Marcelo Teixeira

sábado, 25 de fevereiro de 2017 às 0:00

Antes que acabe

Em meados dos anos 70 os compositores Aloísio Silva e Edson Conceição compuseram o clássico samba "Não deixe o samba morrer", celebrizado na voz marcante e indefectível da "Marrom", Alcione. Qual teria sido a inspiração dos compositores? Por que alguém, naquela época, poderia estar preocupado com a morte de um gênero musical? Passados pouco mais de quarenta anos, não há nada que indique que o samba esteja ameaçado de extinção, já o Carnaval...
Samba e Carnaval são como unha e carne, uma ligação umbilical que caracteriza nossa cultura tupiniquim. Contudo, o Carnaval não é propriamente "nosso". É uma data universal, milenar, com celebração vinculada à data da Páscoa, antecedente à quaresma. Já o samba é uma manifestação cultural genuinamente nossa, trazida pelos escravos, desenvolvida e aprimorada aqui em terra brasilis, fruto da miscigenação, também, de ritmos musicais europeus e africanos.

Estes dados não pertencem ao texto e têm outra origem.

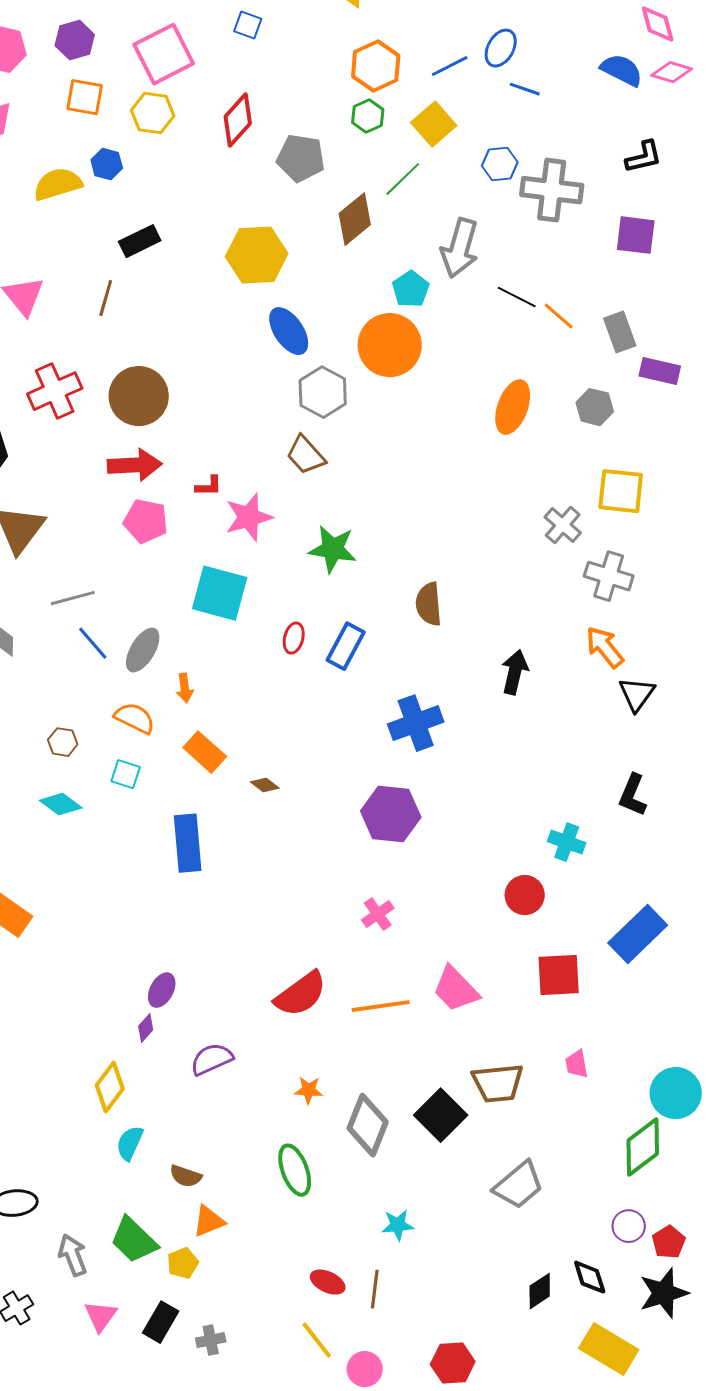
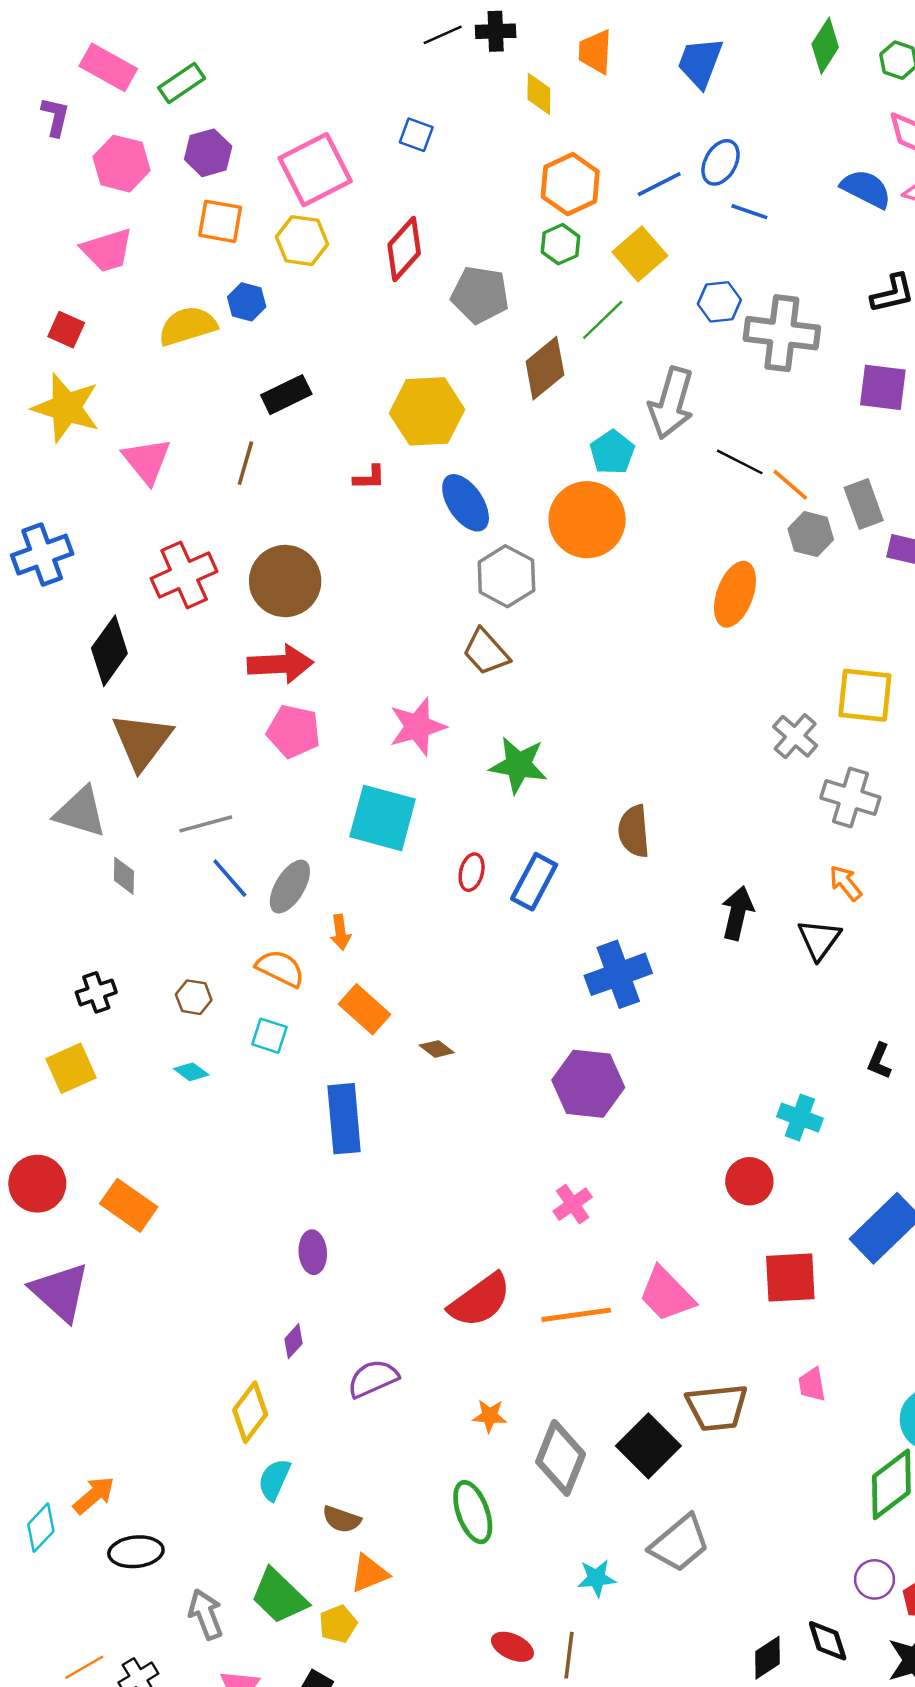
gray hexagon: (595, 407) -> (811, 534), moved
red L-shape: (209, 486) -> (369, 478), moved
orange arrow: (605, 647) -> (846, 883), size x0.7
black triangle: (637, 694) -> (819, 939), moved
black L-shape: (633, 795) -> (879, 1061), size x0.7
cyan diamond: (61, 804) -> (191, 1072), size x0.7
purple ellipse: (162, 990) -> (313, 1252), moved, turned -32
gray trapezoid: (519, 1185) -> (680, 1543), moved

Mesmo no Brasil, nem toda festa de Carnaval é embalada pelo samba e isso se percebe de forma mais marcante no norte e no nordeste. Todavia a tradição maior, tanto do ponto de vista histórico quanto geográfico, vincula o Carnaval ao samba, principalmente por influência da cidade do Rio de Janeiro com seu Carnaval apoteótico e espetacular, feito pelas maiores escolas de samba do país. Inevitavelmente isso influenciou o País como um todo e amalgamou o samba com o Carnaval.

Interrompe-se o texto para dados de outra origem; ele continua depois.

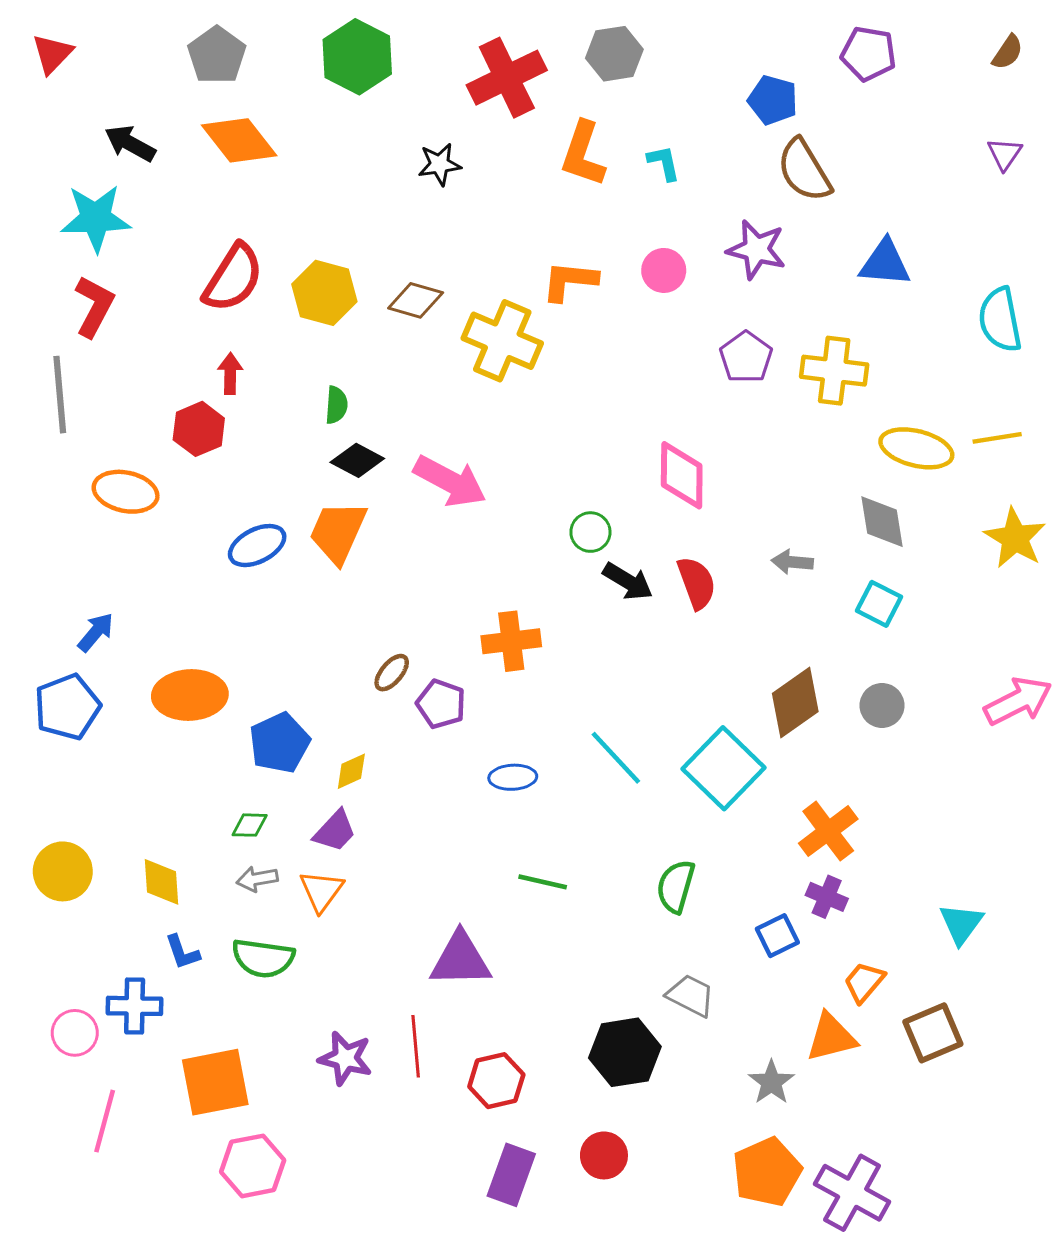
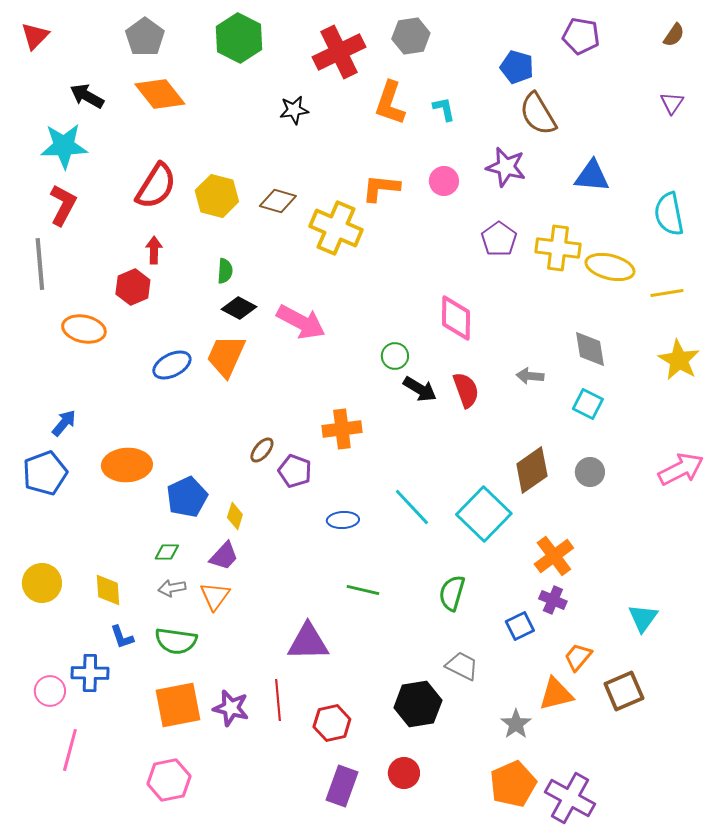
yellow ellipse: (916, 448) -> (610, 267), moved
yellow diamond: (351, 771) -> (235, 516), turned -48
orange square: (215, 1082) -> (178, 705), moved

Porém, não é de hoje que o Carnaval vem perdendo força como festa e se transformando em apenas mais um feriadão nacional. Para piorar ainda mais, o carnaval é o único "feriadão" não legal, pois não há norma jurídica que o preveja como feriado. Por isso, não é de se duvidar que o lobby empresarial comece a forçar a barra para acabar até com isso. É só o que falta, pois neste ano em particular, em função da crise econômica, inúmeras prefeituras Brasil afora cortaram as verbas públicas para bancar a festa popular e o Carnaval de rua não vai se realizar, levando a reboque o Carnaval de salão que sofre junto e mais ou menos dos mesmos males.

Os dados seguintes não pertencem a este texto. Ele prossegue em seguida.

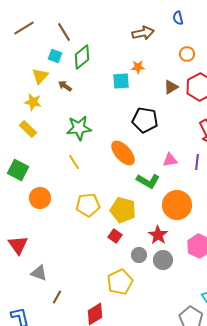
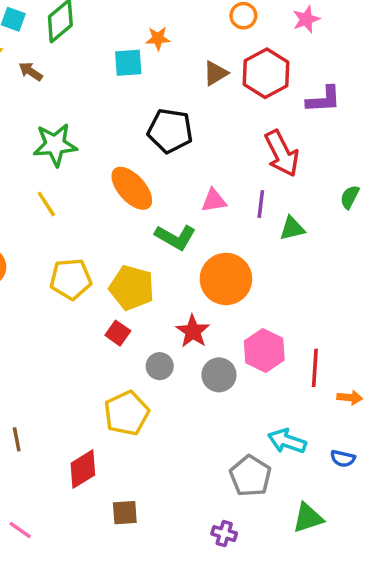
gray circle: (163, 260) -> (219, 375), moved
brown line: (57, 297) -> (17, 439), turned -40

Concluo, então, suspeitando que os sambistas que compuseram "Não deixe o samba morrer", sem querer anteviram esta decadência do Carnaval. Na letra da música fica clara a vinculação entre samba e Carnaval, mas o que eles talvez não pudessem imaginar é que hoje muitos não poderão mais pisar na avenida, não porque as pernas não aguentam mais, mas sim porque a avenida está vazia em pleno Carnaval e os paralelepípedos da velha cidade não vão mais se arrepiar com a passagem da ala dos barões famintos nem do bloco dos napoleões retintos.
O samba ainda passa bem em pleno século XXI, mas o seu palco principal agoniza. Assim, antes de me despedir, deixo ao sambista mais novo, o meu pedido final: Não deixe o Carnaval morrer!